Unix text-editing command question
May 9, 2004 1:53 PM   Subscribe

Unix text-editing command question:

I have a file that is automatically generated every day at midnight. For simplicity, I'll call it netflix.html, cause that's its name. The autogenerated file contains, among other things, long URLs, and in some of the URLs is '&lnkctr=RecListStar'. This phrase causes the URLs to break, and I would like to run a cron command at 12:05 or so to go through netflix.html and strip out all occurences of that bit of text, leaving everything else untouched.

I know this must be on Google, and in my man pages, but I just am getting lost and confused when I look. Administrators! Help me!

to clarify, I know how to do the cron part of it.

It's the command itself I cannot figure out.
posted by John Kenneth Fisher to Computers & Internet (16 answers total)
 
$ cat foohttp://foo.bar?foo=bar&lnkctr=RecListStar&a=b$ sed 's/&lnkctr=RecListStar//g' foohttp://foo.bar?foo=bar&a=b
is that what you want?
posted by andrew cooke at 2:27 PM on May 9, 2004


Not sure I totally understand, but if it's breaking on the "&" character (ie: the shell is interpreting it as an operator -- not a character), couldn't you swap it out for the & html entity?
posted by RavinDave at 3:03 PM on May 9, 2004


... um ... enclosing the URL in " marks.

(I'm assuming it's breaking when you're launching lynx or something similar.)
posted by RavinDave at 3:06 PM on May 9, 2004


Response by poster: Ravin: oh, no, it isn't anything to do with that. It's kinda hard to explain. It's a matter of it technically being right, but me preferring what you get without that part.

I'll go check andrew's suggestion...
posted by John Kenneth Fisher at 3:14 PM on May 9, 2004


Response by poster: andrew cooke:

Thanks, that's doing what I want, yes, but its outputting it to the screen that way, instead of writing it back to netflix.html

I tried doing sed 's/&lnkctr=RecListStar//g' netflix.html >> netflix.html , but it didn't work...
posted by John Kenneth Fisher at 3:29 PM on May 9, 2004


rm -f foo~ ; mv foo foo~ ; sed 's/&lnkctr=RecListStar//g' foo~ > foo

posted by andrew cooke at 3:37 PM on May 9, 2004


or add -i to sed (apparently - just found it in the man page)
posted by andrew cooke at 3:38 PM on May 9, 2004


Best answer: yep, works:
cat foohttp://foo.bar?foo=bar&lnkctr=RecListStar&a=b$ sed -i 's/&lnkctr=RecListStar//g' foo$ cat foohttp://foo.bar?foo=bar&a=b

posted by andrew cooke at 3:40 PM on May 9, 2004


Response by poster: Perfect! Thanks a bunch, truly. Been struggling with that off and on for a few days.
posted by John Kenneth Fisher at 3:46 PM on May 9, 2004


you need this
posted by andrew cooke at 4:06 PM on May 9, 2004


obligatory perl:
perl -wpi -e 's/&lnkctr=RecListStar//g' netflix.html
posted by duckstab at 4:15 PM on May 9, 2004


I was going to say, the Perl would work better.
posted by SpecialK at 8:05 PM on May 9, 2004


How would Perl work better in this situation?
posted by Galvatron at 9:23 PM on May 9, 2004


How would Perl work better in this situation?

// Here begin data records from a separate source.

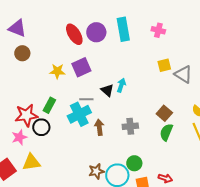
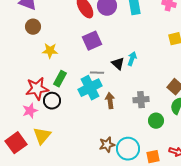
yellow star: (57, 71) -> (50, 51), moved
yellow triangle: (31, 162) -> (42, 136), turned -42
green circle: (134, 163) -> (156, 121), moved

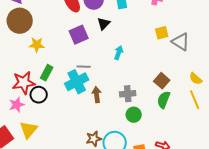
brown circle: (33, 27) -> (20, 21), size x1.6
black triangle: (118, 64) -> (104, 24), moved, turned 32
green circle: (156, 121) -> (134, 115), moved

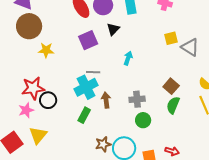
green rectangle: (47, 73) -> (84, 115), moved

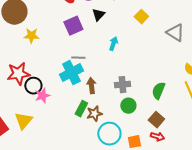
yellow square: (171, 38) -> (141, 17), moved, turned -32
brown square: (171, 86) -> (156, 120), moved
pink star: (26, 110) -> (42, 96), moved
green rectangle: (84, 115) -> (81, 109), moved
brown star: (103, 144) -> (94, 114), moved

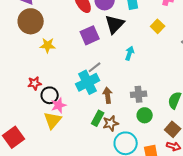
black triangle: (98, 15) -> (115, 24), size x1.5
gray line: (78, 58) -> (95, 67), turned -40
red star: (18, 74) -> (35, 83), size x0.6
yellow triangle: (23, 121) -> (53, 120), moved

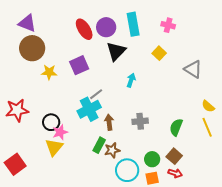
purple square: (90, 35) -> (79, 65), moved
red star: (35, 83) -> (17, 110), moved, size x1.6
green circle: (145, 115) -> (152, 159), moved

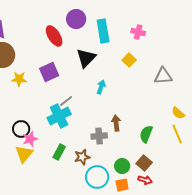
purple circle: (106, 27) -> (76, 19), moved
gray triangle: (193, 69) -> (163, 76), turned -36
gray cross: (140, 121) -> (99, 136), moved
brown arrow: (109, 122) -> (116, 123), moved
green rectangle: (99, 145) -> (59, 152), moved

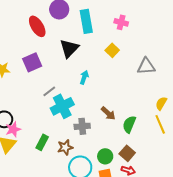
yellow semicircle: (178, 113) -> (161, 103), turned 80
cyan cross: (59, 116) -> (62, 106), moved
brown arrow: (116, 123) -> (108, 113), moved, turned 140

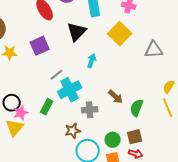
yellow square: (112, 50) -> (120, 34), size x1.6
green rectangle: (42, 142) -> (47, 107), moved
brown square: (127, 153) -> (135, 137), turned 35

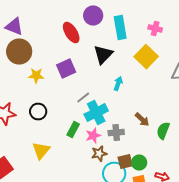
black circle: (12, 103) -> (38, 112), moved
pink star: (21, 113) -> (93, 136), moved
brown square: (135, 137) -> (125, 162), moved

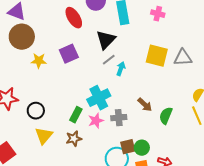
yellow square: (146, 57) -> (157, 56), moved, turned -30
gray line: (83, 98) -> (109, 60), moved
black circle: (38, 112) -> (36, 111), moved
brown star: (99, 154) -> (74, 139), moved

Perl advocates like to remind us that, while hard-to-read and confusing, at least it's nicer than awk, and that's got to be worth _something_.
posted by Space Coyote at 11:00 PM on May 9, 2004


Yeah, maybe. Perl is clearly better suited to a wide variety of tasks, but I'm lost as to how the Perl one-liner in this thread is superior to a functionally equivalent sed one-liner.
posted by Galvatron at 12:22 AM on May 10, 2004


"the right tool for the job" is not part of the perl mindset.